Creating this public blog prompted me to go back and read some of what I had posted on the secret blog. The last post was dated February 17, 2009, and I now realize why I made it so secret. For about a year, every post was about boy troubles...then happiness because of a boy...then boy troubles again. While most of the time I just want to laugh at myself because of those posts, at the same time it's making me so very grateful for the sovereignty of God. His timing is perfect. I see that now. Check out this post for example, dated January 1, 2009.

Another New Year...

It came last night and I didn't even realize it...2009 is here to stay for another 365 days, and 2008 is something that I'll never see again.
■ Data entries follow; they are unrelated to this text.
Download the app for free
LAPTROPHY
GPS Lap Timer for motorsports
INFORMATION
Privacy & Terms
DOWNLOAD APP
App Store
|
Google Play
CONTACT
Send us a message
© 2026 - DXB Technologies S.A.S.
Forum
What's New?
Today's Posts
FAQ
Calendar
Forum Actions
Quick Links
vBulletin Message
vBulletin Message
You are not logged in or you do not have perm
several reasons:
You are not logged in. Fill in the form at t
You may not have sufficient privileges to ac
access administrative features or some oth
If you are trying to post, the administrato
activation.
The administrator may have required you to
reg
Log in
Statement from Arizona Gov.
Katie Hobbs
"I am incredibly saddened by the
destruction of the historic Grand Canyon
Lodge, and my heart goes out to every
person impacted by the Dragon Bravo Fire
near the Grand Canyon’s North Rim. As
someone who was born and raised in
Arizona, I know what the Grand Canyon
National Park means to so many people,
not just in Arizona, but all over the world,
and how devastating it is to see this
It's kinda crazy really when you think about it, especially when you start thinking about everything that happened during 2008. Last year when we said goodbye to 2007, I was really kind of sentimental about it, but this year I'm really actually glad to see the old year go. It's been a good year in a lot of ways with many good and life-changing moments, but it's been a hard year in a lot of ways, too. Thankfully, this New Year's, I feel like I am headed in the right direction in my life, whereas last year this time I was in the wrong places and looking towards the wrong things for my future. God has been so faithful in His discipline of me and in His pursuance of me in the last year, and for that I am grateful. I am so undeserving of the grace that He has shown me throughout my trials, and also for the many blessings that I've seen through the good times...He is so good! Looking to 2009, there are a lot of really scary things coming up. For example, I have no money for school, not to mention the many other expenses that seem to keep coming up. Also, I am still struggling with the loss of the close relationship with Ryan that I had back in November...I feel like something will change in that here in the coming weeks, but I just don't know what. God is really teaching me patience and reliance upon Him in that situation. Another scary thing is that I graduate from school (forever) on May 9th. I have no idea at all what May 10th holds, but I know that my life is going to change drastically at that point. I'm feeling more and more the beginnings of a leading towards ministry work, and not knowing how that fits into the whole Master's degree thing is hard. There's just a lot of stuff coming up and it's scary, but I am resting in the knowledge that God is still sovereign and He's still going to be faithful in every single thing in my life, just as He has been my whole life. Why should that change just because the number at the end of the year changed?

Happy New Year!

Crazy...I don't even remember feeling all of those things, and yet now I see that in just a year and a half since then, God has completely shown Himself faithful in each of those areas. Even though I laugh at myself for saying those things, being able to see His faithfulness now is tremendously encouraging. He's still doing that today! That definitely won't change even when I read this a year and a half from now.